Lições de Grego (2023)
O último livro de Han Kang a ser editado em Portugal antes do anúncio do Nobel volta a quebrar convenções com a sua estrutura em espiral e meditação sobre a linguagem. Originalmente publicado em 2011, Lições de Grego conta a história de um professor de Grego que está a perder a visão e de uma aluna que está a perder a voz. Duas pessoas que se conhecem num momento de angústia privada e que são atraídos um para o outro, levando-os a encontrar uma saída da escuridão para a luz, do silêncio para a expressão. Tão poético como audacioso, é uma reflexão íntima sobre a essência do que significa estar vivo.

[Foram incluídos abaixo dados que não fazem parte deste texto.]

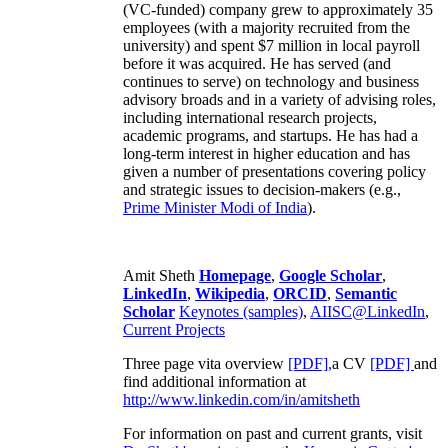
(VC-funded) company grew to approximately 35
employees (with a majority recruited from the
university) and spent $7 million in local payroll
before it was acquired. He has served (and
continues to serve) on technology and business
advisory broads and in a variety of advising roles,
including international research projects,
academic programs, and startups. He has had a
long-term interest in higher education and has
given a number of presentations covering policy
and strategic issues to decision-makers (e.g.,
Prime Minister
Modi of India
).
Amit Sheth
Homepage
,
Google Scholar
,
LinkedIn
,
Wikipedia
,
ORCID
,
Semantic
Scholar
Keynotes (samples)
,
AIISC@LinkedIn
,
Current Projects
Three page vita overview
[PDF],
a CV
[PDF]
and
find additional information at
http://www.linkedin.com/in/amitsheth
For information on past and current grants, visit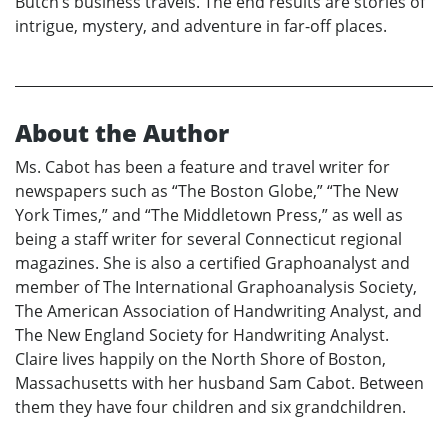
Butch’s business travels. The end results are stories of
intrigue, mystery, and adventure in far-off places.
About the Author
Ms. Cabot has been a feature and travel writer for
newspapers such as “The Boston Globe,” “The New
York Times,” and “The Middletown Press,” as well as
being a staff writer for several Connecticut regional
magazines. She is also a certified Graphoanalyst and
member of The International Graphoanalysis Society,
The American Association of Handwriting Analyst, and
The New England Society for Handwriting Analyst.
Claire lives happily on the North Shore of Boston,
Massachusetts with her husband Sam Cabot. Between
them they have four children and six grandchildren.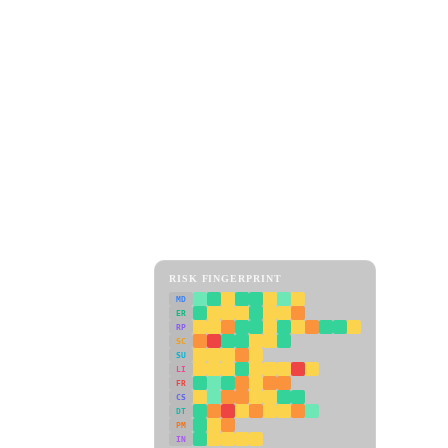
RISK FINGERPRINT
MD
ER
RP
SC
SU
LI
FR
CS
DT
PM
IN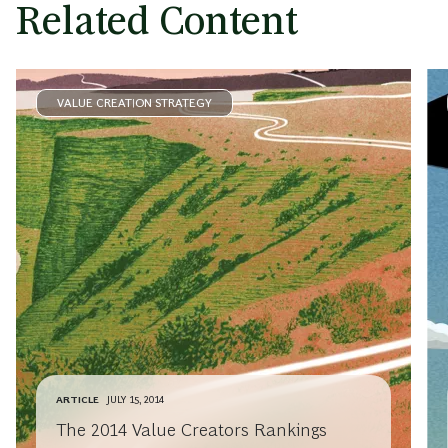
Related Content
VALUE CREATION STRATEGY
ARTICLE
JULY 15, 2014
The 2014 Value Creators Rankings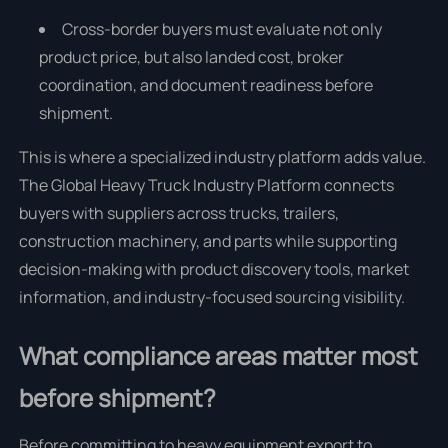
Cross-border buyers must evaluate not only
product price, but also landed cost, broker
coordination, and document readiness before
shipment.
This is where a specialized industry platform adds value.
The Global Heavy Truck Industry Platform connects
buyers with suppliers across trucks, trailers,
construction machinery, and parts while supporting
decision-making with product discovery tools, market
information, and industry-focused sourcing visibility.
What compliance areas matter most
before shipment?
Before committing to heavy equipment export to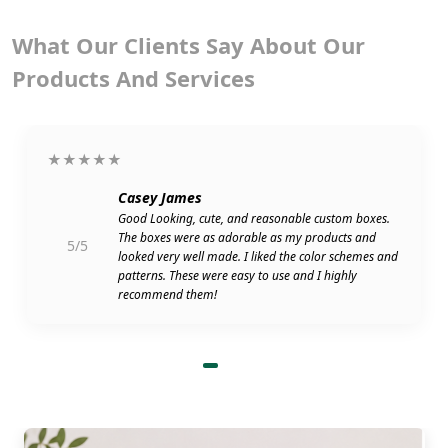
What Our Clients Say About Our
Products And Services
★★★★★
Casey James
Good Looking, cute, and reasonable custom boxes.
The boxes were as adorable as my products and
5/5
looked very well made. I liked the color schemes and
patterns. These were easy to use and I highly
recommend them!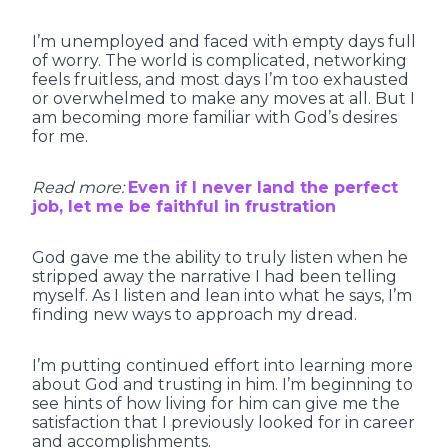
I’m unemployed and faced with empty days full
of worry. The world is complicated, networking
feels fruitless, and most days I’m too exhausted
or overwhelmed to make any moves at all. But I
am becoming more familiar with God’s desires
for me.
Read more:
Even if I never land the perfect
job, let me be faithful in frustration
God gave me the ability to truly listen when he
stripped away the narrative I had been telling
myself. As I listen and lean into what he says, I’m
finding new ways to approach my dread.
I’m putting continued effort into learning more
about God and trusting in him. I’m beginning to
see hints of how living for him can give me the
satisfaction that I previously looked for in career
and accomplishments.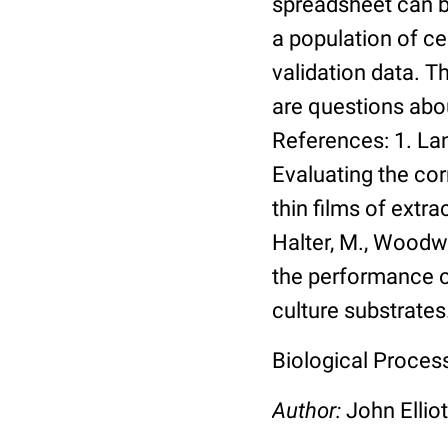
spreadsheet can be
a population of ce
validation data. 
are questions abou
References: 1. Lang
Evaluating the co
thin films of extra
Halter, M., Woodwa
the performance of
culture substrates
Biological Process:
Author:
John Elliot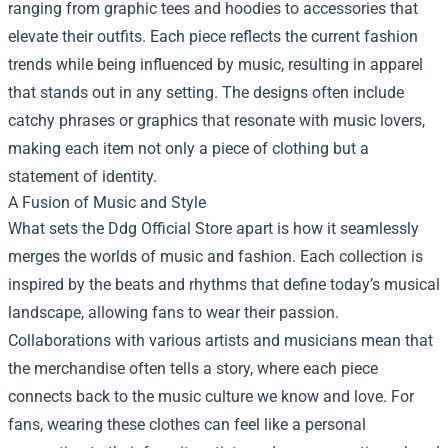
ranging from graphic tees and hoodies to accessories that
elevate their outfits. Each piece reflects the current fashion
trends while being influenced by music, resulting in apparel
that stands out in any setting. The designs often include
catchy phrases or graphics that resonate with music lovers,
making each item not only a piece of clothing but a
statement of identity.
A Fusion of Music and Style
What sets the Ddg Official Store apart is how it seamlessly
merges the worlds of music and fashion. Each collection is
inspired by the beats and rhythms that define today’s musical
landscape, allowing fans to wear their passion.
Collaborations with various artists and musicians mean that
the merchandise often tells a story, where each piece
connects back to the music culture we know and love. For
fans, wearing these clothes can feel like a personal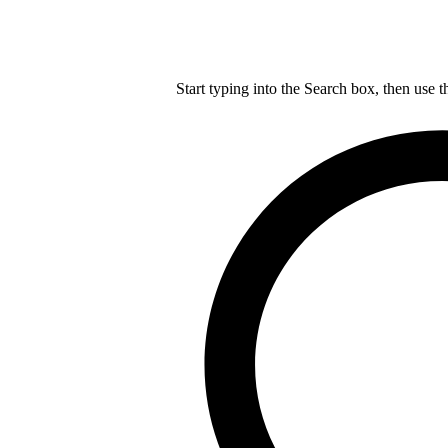
Start typing into the Search box, then use t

Antes do final de 2024, os leitores portugueses terão ainda oportunidade de conhecer mais um romance da nova Nobel da Literatura. A editora Dom Quixote anunciou a publicação de Despedidas Impossíveis, que venceu no ano passado o Prémio Médicis, em França, ex-aequo com Misericórdia, de Lídia Jorge. Focando-se na amizade entre duas mulheres, ao mesmo tempo que aborda um capítulo oculto, e doloroso, da História coreana revela, mais uma vez, a eterna busca de Han Kang de compreender a complexidade e vastidão do espetro humano — capaz de tanta beleza e, ao mesmo tempo, de tantas atrocidades.